A lot of detail on this page so I'll detail the other four pages in the next log!

I had some internal training I needed to prep for but back to this project. 

When choosing chips for a link, the unique thing is that you have to choose both a serializer and a deserializer for the link. When it comes to GMSL, there are a few flavors of each but I'll spare you the sales pitch. I definitely wanted one camera but thought about the expansion to a second camera. ADI offers a single, dual, and quad deserializer so I chose the dual to allow for the second camera link. Therefore, the serdes pair chose was the MAX96717 and MAX96716A. Feel free to reach out if you have questions on the other chips.

These chips were chosen because they offer some new features like Reference clock Over Reverse channel (RoR), Tunnel mode, and Forward Error Correction (FEC). All of which simplify and robustify the serial link. There's other nice features we'll discuss later in the project.

With these two, we'll be leveraging the reverse channel which allows us to talk I2C over the cable while simultaneously transmitting high bandwidth video data on the forward channel and low latency (microsecond) communication on the reverse channel.

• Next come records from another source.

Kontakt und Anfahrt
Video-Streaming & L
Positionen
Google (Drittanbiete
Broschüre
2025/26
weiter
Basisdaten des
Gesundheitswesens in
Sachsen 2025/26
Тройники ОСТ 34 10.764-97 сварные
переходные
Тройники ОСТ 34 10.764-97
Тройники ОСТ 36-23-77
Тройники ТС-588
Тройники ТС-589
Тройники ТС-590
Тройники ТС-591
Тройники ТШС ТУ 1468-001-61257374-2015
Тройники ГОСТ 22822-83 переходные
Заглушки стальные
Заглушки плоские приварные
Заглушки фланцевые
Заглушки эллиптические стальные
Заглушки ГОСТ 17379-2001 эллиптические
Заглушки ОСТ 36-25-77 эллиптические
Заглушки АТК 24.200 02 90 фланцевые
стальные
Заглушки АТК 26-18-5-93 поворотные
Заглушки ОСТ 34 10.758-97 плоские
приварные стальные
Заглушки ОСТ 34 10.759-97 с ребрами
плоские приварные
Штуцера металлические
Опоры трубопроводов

This is an asymmetric, full duplex communication protocol meaning there is a lot of bandwidth available in one direction and typically a little bit of bandwidth in the other direction but both directions can communicate at the same time.

Additionally, I'll be leveraging the power over coax (PoC) capability of GMSL and using a Power Management IC (PMIC) on the camera to create a bunch of voltages needed on the remote camera from a single voltage. In the GMSL Hardware Design Guide, we detail how this is chosen and I'll address it in more detail in a later log.

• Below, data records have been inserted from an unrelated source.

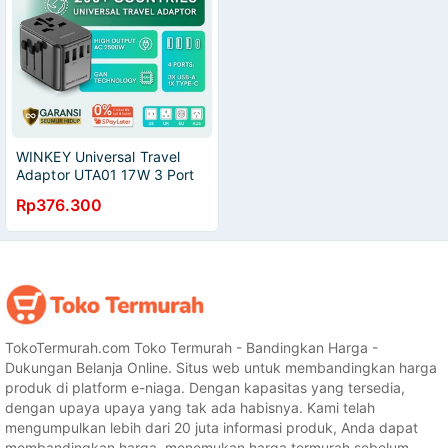
WINKEY Universal Travel
Adaptor UTA01 17W 3 Port
USB-A + 1 Port USB-C Fuse
Rp376.300
Protection US UK EU AUS
TokoTermurah.com Toko Termurah - Bandingkan Harga -
Dukungan Belanja Online. Situs web untuk membandingkan harga
produk di platform e-niaga. Dengan kapasitas yang tersedia,
dengan upaya upaya yang tak ada habisnya. Kami telah
mengumpulkan lebih dari 20 juta informasi produk, Anda dapat
membandingkan harga, menemukan harga termurah sebelum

But the PMIC chosen is the MAX20049 from the Automotive Power group at ADI. The nice thing about this PMIC is that it has a lot of orderable part numbers with different configurations so it's preprogrammed to boot up with certain power rails. This is helpful because most cameras need similar rail voltages. For this project, I chose the MAX20049ATED variant. The voltages are 3.3V for GMSL and QWIIC, 2.8V for camera sensors, 1.8V for GMSL and camera sensors, and 1.2V for GMSL and camera sensors.

So with the serializer, deserializer, and camera PMIC chosen, it's onto starting the schematics!

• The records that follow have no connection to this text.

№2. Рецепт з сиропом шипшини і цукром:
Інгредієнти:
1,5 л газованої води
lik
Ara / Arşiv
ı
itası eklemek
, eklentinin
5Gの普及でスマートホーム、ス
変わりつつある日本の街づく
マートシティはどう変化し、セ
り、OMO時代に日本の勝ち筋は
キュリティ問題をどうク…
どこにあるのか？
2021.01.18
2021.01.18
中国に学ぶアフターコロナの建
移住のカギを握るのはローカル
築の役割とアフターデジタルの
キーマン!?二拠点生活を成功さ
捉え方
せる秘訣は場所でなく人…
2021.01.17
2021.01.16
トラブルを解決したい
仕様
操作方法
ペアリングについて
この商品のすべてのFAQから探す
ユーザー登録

Before we get too deep into the technicals of the project, I wanted to take a moment to explain why I'm even doing this. Obvious question, why not just bundle up a Raspberry Pi and stream it?

SerDes is a portmanteau of the words SERializer and DESerializer so when we talk about serdes, it's referring to the whole link. A modem is another portmanteau of MODulater and DEModulator which takes digital signals and makes them analog. What both of these technologies do though is convert data from one format to another format to easier handling, the data remains the same but it's just structured in a more convenient format.

SerDes devices serialize and deserialize a data stream with the most obvious and primary benefit of reducing wires. This was the main driver of needing GMSL because the automotive industry wanted cameras and displays throughout the car. The issues quickly became cabling and EMC.

Let's use an example of a parallel 10-bit camera: each bit is a signal, plus the timing signals (HS, VS, and DE), plus low speed communication to program a camera (let's assume I2C), and power. That's over 15 wires to get a fairly low resolution camera. Each signal is a wire that can fail. All are moving at a decent clock frequency requiring the bits to be very synchronized but also creating radiated emissions. On top of that, there are the IR losses of the wire that degrade the signal limiting the reach. 

Additionally, in automotive and any robotics applications cabling translates to weight

Another example a lot of us are familiar with is the infamous printer cable:

It was big, bulky, and carried a lot of wires. However, when you do a quick Google search of "printer cable" all that comes up are USB cables. USB standing for Universal SERIAL Bus, so you may not realize it but you've been using a form of serdes already in your day to day!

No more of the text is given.